David C. Utz was a physician who treated heads of state and Hollywood celebrities, but those aren't the patients who are lodged in his son's memory.

"He treated every patient the same," William Utz recalled. "I remember when I was about 6, he took me to along to visit a little girl about my age, one of his patients, who was suffering from renal failure. He brought her a birthday present before she died."

David Utz, 87, a renowned urologist and surgeon who held an array of positions at the Mayo Clinic in Rochester, died on Sunday at his winter home in Scottsdale, Ariz.

"He was great in heart and that was manifested by his kindness," William Utz said. Of that long-ago kindness to the little girl, "Reagan would have nodded his head and smiled," he said.

Ronald Reagan was perhaps the most famous of Utz's patients. He led the surgical team at Mayo in 1987 that performed prostate surgery on the president and removed intestinal polyps.

Billy Graham, Supreme Court justices and movie stars numbered among Utz's other well-known patients, "He treated all of these celebrities over the years, but he never checked his patients' IDs," said his son, also a urologist.

"I remember one time when I was a teenager and one of the [Supreme Court] justices was having surgery and [then-Chief Justice] Warren Burger was sitting at the dining room table. He said enough of them were here that they had a quorum and could hear cases."

A native of Rochester, Utz was one of three sons of a Mayo Clinic comptroller, all of whom became physicians.

He received his medical degree from the St. Louis University School of Medicine and an advanced degree in urology from the University of Minnesota, which he served as a member of the Board of Regents between 1973 and 1979.

A visiting professor at several medical centers across the country, he served as executive secretary of the American Board of Urology.

During his tenure at Mayo, Utz served as president of staff and chair of the clinic's urology department. The author of 143 publications during his career, he was appointed a member of the Royal College of Surgeons of Ireland.

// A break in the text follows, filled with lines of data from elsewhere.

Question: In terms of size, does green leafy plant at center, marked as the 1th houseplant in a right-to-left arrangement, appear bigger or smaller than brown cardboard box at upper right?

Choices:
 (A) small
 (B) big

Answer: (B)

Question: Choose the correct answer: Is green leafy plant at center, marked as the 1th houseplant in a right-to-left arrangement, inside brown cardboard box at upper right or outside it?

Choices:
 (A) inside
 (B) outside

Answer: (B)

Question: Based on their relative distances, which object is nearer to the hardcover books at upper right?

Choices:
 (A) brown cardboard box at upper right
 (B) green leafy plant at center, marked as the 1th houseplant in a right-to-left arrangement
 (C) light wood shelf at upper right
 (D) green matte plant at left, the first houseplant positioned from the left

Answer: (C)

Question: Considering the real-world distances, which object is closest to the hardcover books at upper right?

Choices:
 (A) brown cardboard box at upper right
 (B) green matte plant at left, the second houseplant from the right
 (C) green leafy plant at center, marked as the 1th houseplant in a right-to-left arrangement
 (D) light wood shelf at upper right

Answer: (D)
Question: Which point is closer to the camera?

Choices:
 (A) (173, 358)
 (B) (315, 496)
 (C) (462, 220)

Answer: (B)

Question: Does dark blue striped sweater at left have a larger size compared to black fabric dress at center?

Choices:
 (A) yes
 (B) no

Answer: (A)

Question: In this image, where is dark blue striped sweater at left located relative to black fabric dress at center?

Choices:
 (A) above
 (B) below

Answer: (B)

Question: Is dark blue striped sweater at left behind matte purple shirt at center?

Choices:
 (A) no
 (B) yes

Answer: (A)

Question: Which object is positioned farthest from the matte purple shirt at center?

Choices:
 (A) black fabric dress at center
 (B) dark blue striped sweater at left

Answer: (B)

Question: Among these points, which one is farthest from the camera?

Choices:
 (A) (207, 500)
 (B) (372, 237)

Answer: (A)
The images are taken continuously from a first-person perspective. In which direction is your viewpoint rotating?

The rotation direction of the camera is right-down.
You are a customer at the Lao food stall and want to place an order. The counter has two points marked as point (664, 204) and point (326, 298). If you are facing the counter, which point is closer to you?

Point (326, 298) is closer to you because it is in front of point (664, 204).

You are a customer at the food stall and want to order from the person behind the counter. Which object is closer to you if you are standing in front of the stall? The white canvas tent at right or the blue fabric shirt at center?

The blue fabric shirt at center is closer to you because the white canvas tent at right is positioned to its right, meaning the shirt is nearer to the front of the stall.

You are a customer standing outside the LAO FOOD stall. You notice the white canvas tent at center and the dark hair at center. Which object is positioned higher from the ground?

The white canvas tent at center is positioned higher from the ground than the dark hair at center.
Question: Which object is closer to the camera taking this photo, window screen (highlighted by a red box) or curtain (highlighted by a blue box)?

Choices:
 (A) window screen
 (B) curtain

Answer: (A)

The clinic praised him as a pioneer, citing his first-ever performance of a type of prostate surgery that formed the basis of the world's largest surgical prostate surgery database. "That was probably his greatest achievement, the granddaddy of all he did," Utz's son said. "He was a surgeon so he was always sure of himself, but he wasn't a braggart. His motto was the pursuit of greatness, as something you pursue, but never achieve."

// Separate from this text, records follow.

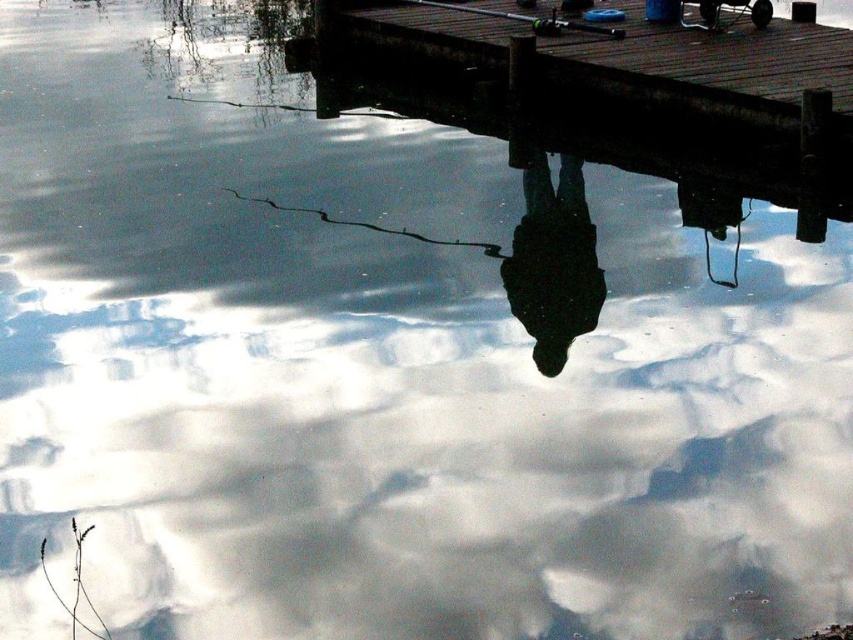 Does wooden dock at upper center appear under black matte figure at center?

Actually, wooden dock at upper center is above black matte figure at center.

Is wooden dock at upper center thinner than black matte figure at center?

Indeed, wooden dock at upper center has a lesser width compared to black matte figure at center.

Is point (347, 33) more distant than point (583, 230)?

Yes, it is behind point (583, 230).

The height and width of the screenshot is (640, 853). I want to click on wooden dock at upper center, so [614, 61].

Is black matte figure at center wider than green matte fishing pole at upper center?

No.

Is black matte figure at center shorter than green matte fishing pole at upper center?

A: Incorrect, black matte figure at center's height does not fall short of green matte fishing pole at upper center's.

Image resolution: width=853 pixels, height=640 pixels. What do you see at coordinates (553, 262) in the screenshot? I see `black matte figure at center` at bounding box center [553, 262].

Locate an element on the screen. The image size is (853, 640). black matte figure at center is located at coordinates tap(553, 262).

Can you confirm if wooden dock at upper center is positioned below green matte fishing pole at upper center?

Yes, wooden dock at upper center is below green matte fishing pole at upper center.

The height and width of the screenshot is (640, 853). Describe the element at coordinates (614, 61) in the screenshot. I see `wooden dock at upper center` at that location.

Between point (711, 44) and point (442, 4), which one is positioned behind?

Point (442, 4)

The height and width of the screenshot is (640, 853). What are the coordinates of `wooden dock at upper center` in the screenshot? It's located at (614, 61). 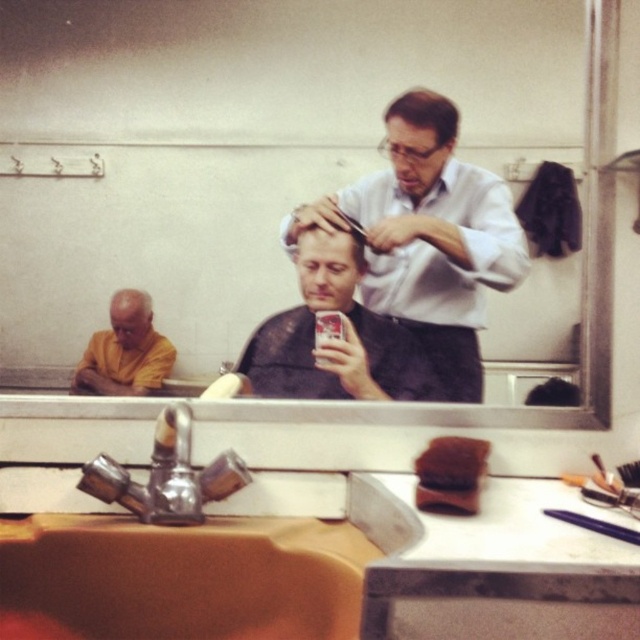 Who is shorter, reflective glass mirror at center or yellow cloth at left?

Standing shorter between the two is yellow cloth at left.

Can you confirm if reflective glass mirror at center is positioned to the left of yellow cloth at left?

Incorrect, reflective glass mirror at center is not on the left side of yellow cloth at left.

Does point (1, 397) come farther from viewer compared to point (113, 323)?

No, (1, 397) is closer to viewer.

At what (x,y) coordinates should I click in order to perform the action: click on reflective glass mirror at center. Please return your answer as a coordinate pair (x, y). Looking at the image, I should click on (280, 164).

Does yellow cloth at left appear over smooth brown hair at center?

Incorrect, yellow cloth at left is not positioned above smooth brown hair at center.

Does yellow cloth at left have a greater height compared to smooth brown hair at center?

Yes.

At what (x,y) coordinates should I click in order to perform the action: click on yellow cloth at left. Please return your answer as a coordinate pair (x, y). Image resolution: width=640 pixels, height=640 pixels. Looking at the image, I should click on (125, 349).

This screenshot has height=640, width=640. I want to click on yellow cloth at left, so click(x=125, y=349).

Can you confirm if brown ceramic sink at lower center is positioned above smooth black hair at center?

Actually, brown ceramic sink at lower center is below smooth black hair at center.

In the scene shown: Is brown ceramic sink at lower center below smooth black hair at center?

Correct, brown ceramic sink at lower center is located below smooth black hair at center.

Between point (180, 557) and point (396, 385), which one is positioned in front?

Point (180, 557) is more forward.

Where is `brown ceramic sink at lower center`? The width and height of the screenshot is (640, 640). brown ceramic sink at lower center is located at coordinates (266, 563). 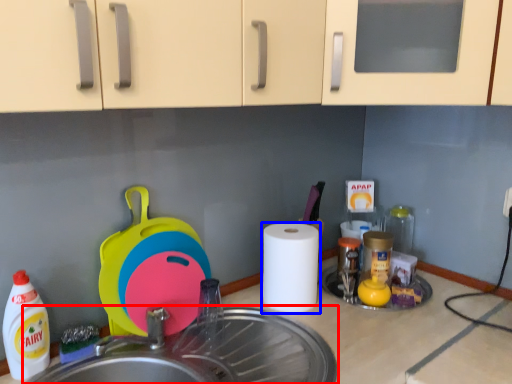 Question: Among these objects, which one is nearest to the camera, sink (highlighted by a red box) or paper towel (highlighted by a blue box)?

Choices:
 (A) sink
 (B) paper towel

Answer: (A) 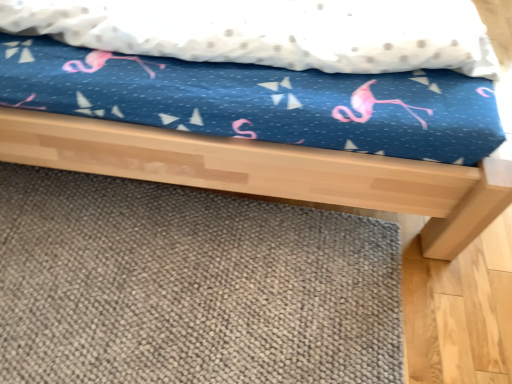 Question: In terms of size, does blue fabric bed at center appear bigger or smaller than gray textured mat at lower center?

Choices:
 (A) small
 (B) big

Answer: (B)

Question: Does point (189, 178) appear closer or farther from the camera than point (79, 236)?

Choices:
 (A) closer
 (B) farther

Answer: (A)

Question: From a real-world perspective, is blue fabric bed at center positioned above or below gray textured mat at lower center?

Choices:
 (A) below
 (B) above

Answer: (B)

Question: In terms of height, does gray textured mat at lower center look taller or shorter compared to blue fabric bed at center?

Choices:
 (A) tall
 (B) short

Answer: (B)

Question: Is gray textured mat at lower center inside or outside of blue fabric bed at center?

Choices:
 (A) outside
 (B) inside

Answer: (A)

Question: From the image's perspective, is gray textured mat at lower center positioned above or below blue fabric bed at center?

Choices:
 (A) below
 (B) above

Answer: (A)

Question: Considering their positions, is gray textured mat at lower center located in front of or behind blue fabric bed at center?

Choices:
 (A) front
 (B) behind

Answer: (B)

Upon his retirement in 1988, Utz and his late wife, Virginia, set up a winter home in Scottsdale, where they oversaw the opening of Mayo's Virginia Nehring Utz Clinical Skills Laboratory.

He also is survived by sons David C. Utz Jr. of Vail, Colo., Mark E. Utz of Rochester, Minn., and Jeffrey P. Utz of Chatham, N.J., daughter Mary U. Keating, of St. Cloud, brother Philip Utz, 15 grandchildren and three great-grandchildren.

Visitation will be held at 5 p.m. Friday at the Church of St. John the Evangelist in Rochester, with services held there at noon Saturday.